- Directed by: Arturo Ripstein
- Written by: Fernando Galiana
- Produced by: Fabián Arnaud
- Starring: Lucía Méndez Pedro Armendáriz Jr. Fernando Allende Gina Moret
- Cinematography: Tomomi Kamata
- Edited by: Flo Williamson
- Music by: Nacho Méndez
- Production company: Televicine S.A. de C.V.
- Release date: 1 November 1979 (Mexico);
- Running time: 102 minutes
- Country: Mexico
- Language: Spanish

= La ilegal =

1979 film by Arturo Ripstein

La ilegal (in English, "The Illegal One") is a 1979 Mexican drama film directed by Arturo Ripstein and written by Fernando Galiana, and starring Lucía Méndez, Pedro Armendáriz Jr., and Fernando Allende.

==Plot==
Claudia (Méndez) is in love with Felipe (Armendariz), by whom she becomes pregnant, and after Felipe's marriage proposal, Claudia agrees to go to the United States, where she gives birth to their child. However, he has not yet gotten a divorce from his estranged wife. After discovering the relationship, Felipe's wife sends thugs to rape Claudia and record the act on tape, to be able to accuse her of prostitution and send her to prison, but due to being undocumented she is deported instead and her son remains in the United States. Desperate, Claudia looks for a way to get the baby back.

==Cast==
- Lucía Méndez as Claudia Bernal
- Pedro Armendáriz Jr. as Felipe Leyva
- Fernando Allende as Gabriel Ramírez
- Cristina Moreno as Jennifer Leyva
- Gina Morett as Carmen Ortega (as Gina Moret)
- Jorge Luke
- Carlos Castañón as Coyote
- Claudio Martínez as Luis
- Jorge Patiño as Don Tony
- Sally Kirkland as Betty, Don Tony's girlfriend
- Carlos Nieto as Detective
- Ray Stricklyn as Police officer
- Armando Duarte as Police officer
- Peter Jason as Police officer
- Scott Wilson as Police officer
- Danny Faircloth as Pornographer
- Morgan Stevens as Pornographer
- Duncan McLeod as Judge
- José Luis Moreno as Driver
- Martha Meneses as Young Mother
- César Córdoba as Lieutenant
- Bo Silver as Chief of Police
- César Sobrevals como Court interpreter

==Production==
The film was made during a time when movies featuring undocumented Mexican migrants (or "wetbacks") and Chicanos were in vogue, largely dedicated to cater to the Spanish-speaking U.S. market. The film has been described as a star vehicle for Lucía Méndez. The film's theme of migration to the United States was one of the few times Mexican director Arturo Ripstein stepped outside the strictly national framework of his filmography.

==Reception==

The film has been criticized as a "telenovela".
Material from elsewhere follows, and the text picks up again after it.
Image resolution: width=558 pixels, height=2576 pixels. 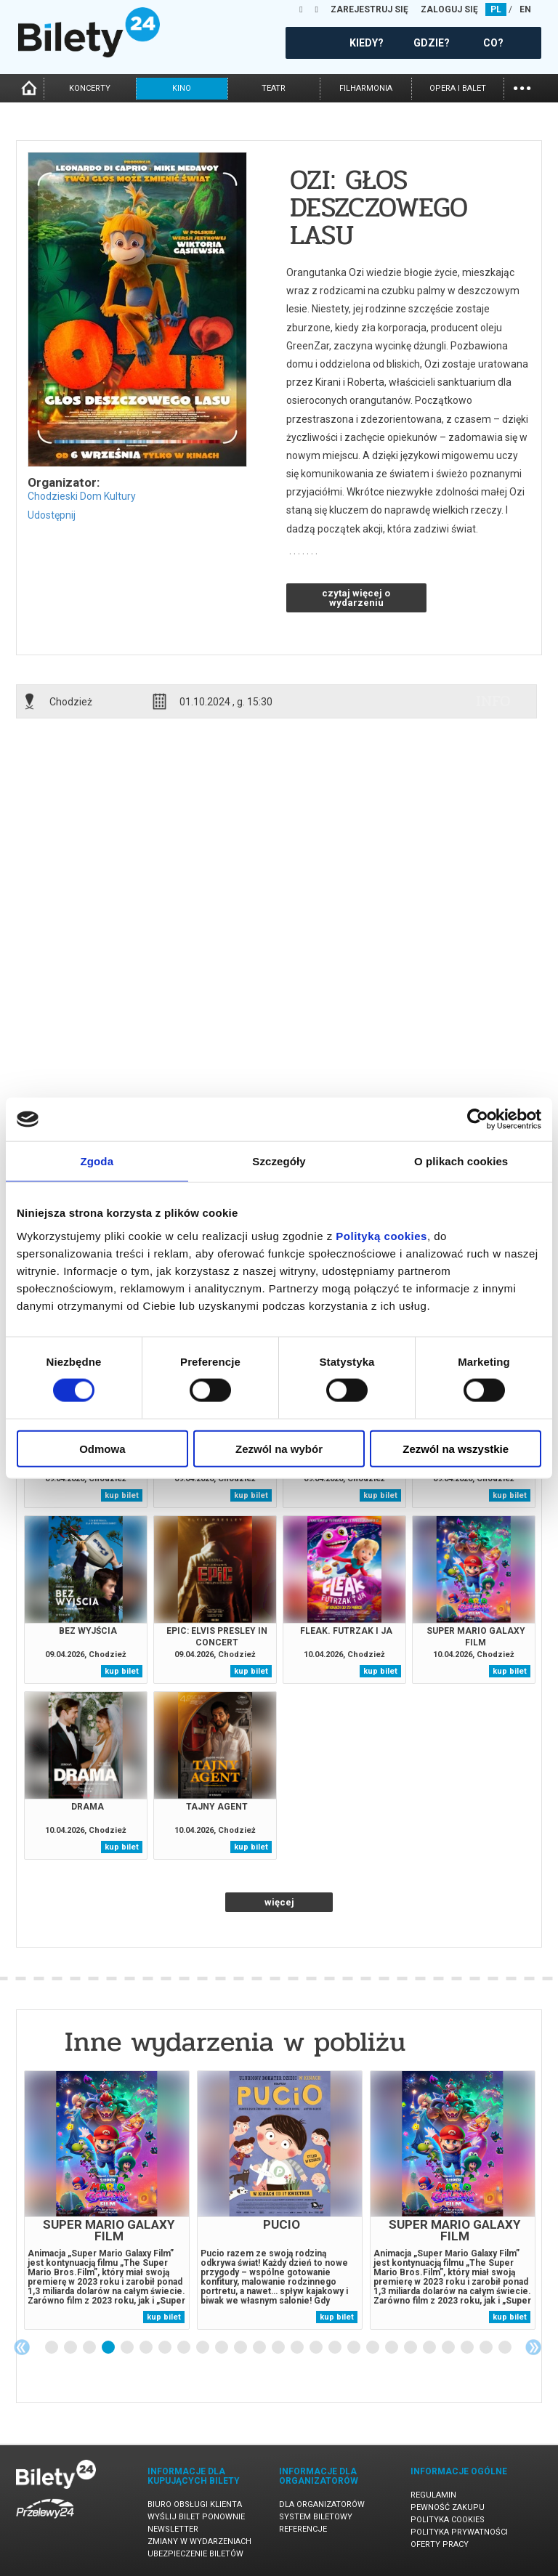 I want to click on Referencje, so click(x=303, y=2529).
In Cinema of Solitude: A Critical Study of Mexican Film, 1967-1983, Charles Ramírez Berg called the film "evidently a quick-and-dirty commercial outing—a good indicator of the kind of work Nuevo Cine auteurs were forced to accept during the López Portillo sexenio." Ramírez Berg pointed out that in the film,“ "Claudia is exploited not by evil gringos, but by other Mexicans. [...] Impregnated and then duped into coming to the United States by a Mexican man who abandons her and steals her child, she is then violated and shamed by his Mexican wife, which leads to her deportation. Reentering the United States, despicable coyotes (Mexicans who help other Mexicans cross the border for a fee) try to force her into having sex with them. Most wetback films are cautionary tales about the dangers of traveling north; La ilegal, in contrast, depicts Mexicans' betrayal of one another." Ramírez Berg also points out with respect to the end of the film, in which the Mexican consul helps Claudia to recover her baby, that while it "provides a hopeful alternative (Mexicans helping each other)", "the film's inner contradictions mount up and reverse the implication of much of what the film has exposed", saying that "the consul's deus ex machina heroics effectively stand the film's critique on its head. Mexicans are not compromised by the failures of their own system but by el norte, which contaminates all who came into contact with it," and thus "La ilegal gets the Mexican state off scot-free. Only those who—like the consul—maintain their loyalty to Mexico will remain impervious to the evils of the United States. By again externalizing the problem and ignoring the state's culpability, La ilegal becomes yet another system-affirming fantasy."